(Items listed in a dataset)
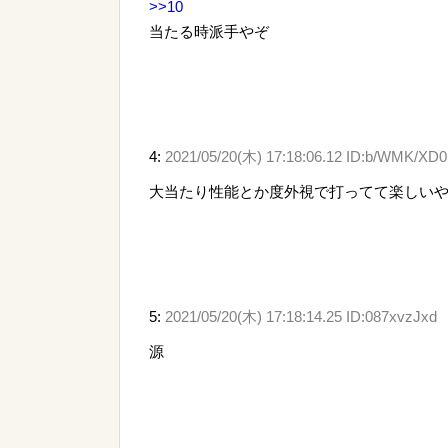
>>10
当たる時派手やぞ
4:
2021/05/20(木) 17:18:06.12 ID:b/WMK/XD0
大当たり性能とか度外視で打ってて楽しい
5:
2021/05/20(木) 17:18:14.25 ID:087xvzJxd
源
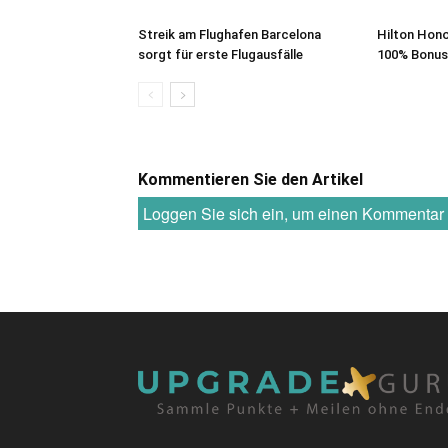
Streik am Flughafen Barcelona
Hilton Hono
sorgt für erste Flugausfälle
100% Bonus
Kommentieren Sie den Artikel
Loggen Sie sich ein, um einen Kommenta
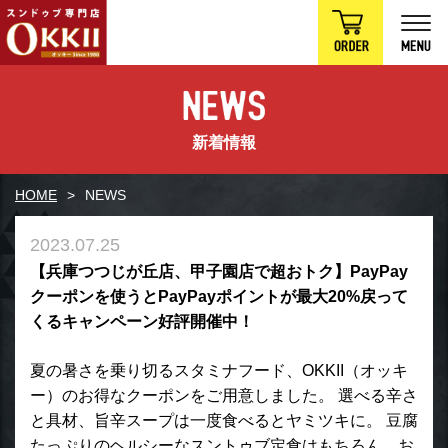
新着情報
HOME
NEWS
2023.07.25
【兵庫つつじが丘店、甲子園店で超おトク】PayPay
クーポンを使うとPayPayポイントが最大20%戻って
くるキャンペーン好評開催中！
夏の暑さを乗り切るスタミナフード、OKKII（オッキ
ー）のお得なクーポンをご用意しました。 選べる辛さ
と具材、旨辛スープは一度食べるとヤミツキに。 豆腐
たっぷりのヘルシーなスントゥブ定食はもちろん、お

...

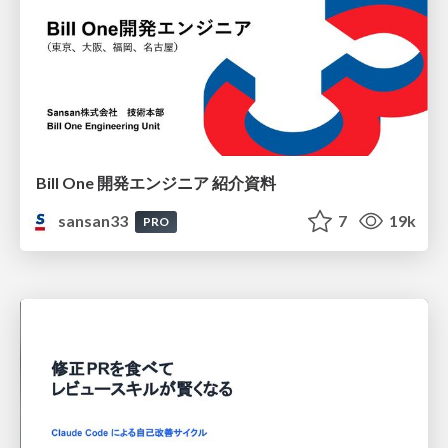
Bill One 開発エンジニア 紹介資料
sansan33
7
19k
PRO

* * *

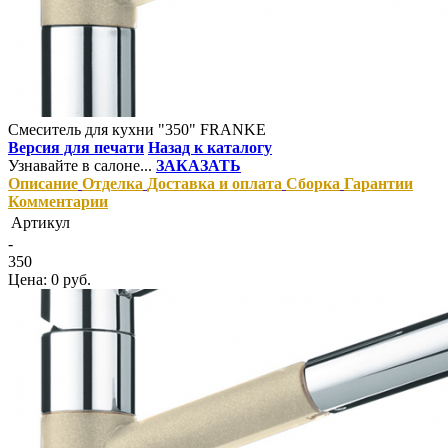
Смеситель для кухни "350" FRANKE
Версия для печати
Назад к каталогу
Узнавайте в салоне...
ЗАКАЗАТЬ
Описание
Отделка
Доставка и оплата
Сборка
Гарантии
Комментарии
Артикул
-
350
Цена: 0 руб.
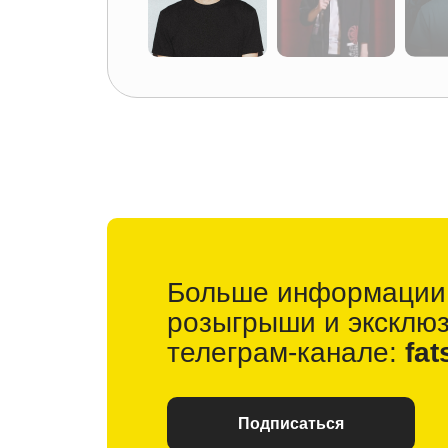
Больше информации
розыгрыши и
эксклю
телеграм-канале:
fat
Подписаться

Task: A clean copy is needed of the lines above from the one with "Hilton Hono" up to and including the one with "たっぷりのヘルシーなスントゥブ定食はもちろん、お". Please set it down exactly, with no pictures.

Exercise solution:
Hilton Hono
sorgt für erste Flugausfälle
100% Bonus
Kommentieren Sie den Artikel
Loggen Sie sich ein, um einen Kommenta
新着情報
HOME
NEWS
2023.07.25
【兵庫つつじが丘店、甲子園店で超おトク】PayPay
クーポンを使うとPayPayポイントが最大20%戻って
くるキャンペーン好評開催中！
夏の暑さを乗り切るスタミナフード、OKKII（オッキ
ー）のお得なクーポンをご用意しました。 選べる辛さ
と具材、旨辛スープは一度食べるとヤミツキに。 豆腐
たっぷりのヘルシーなスントゥブ定食はもちろん、お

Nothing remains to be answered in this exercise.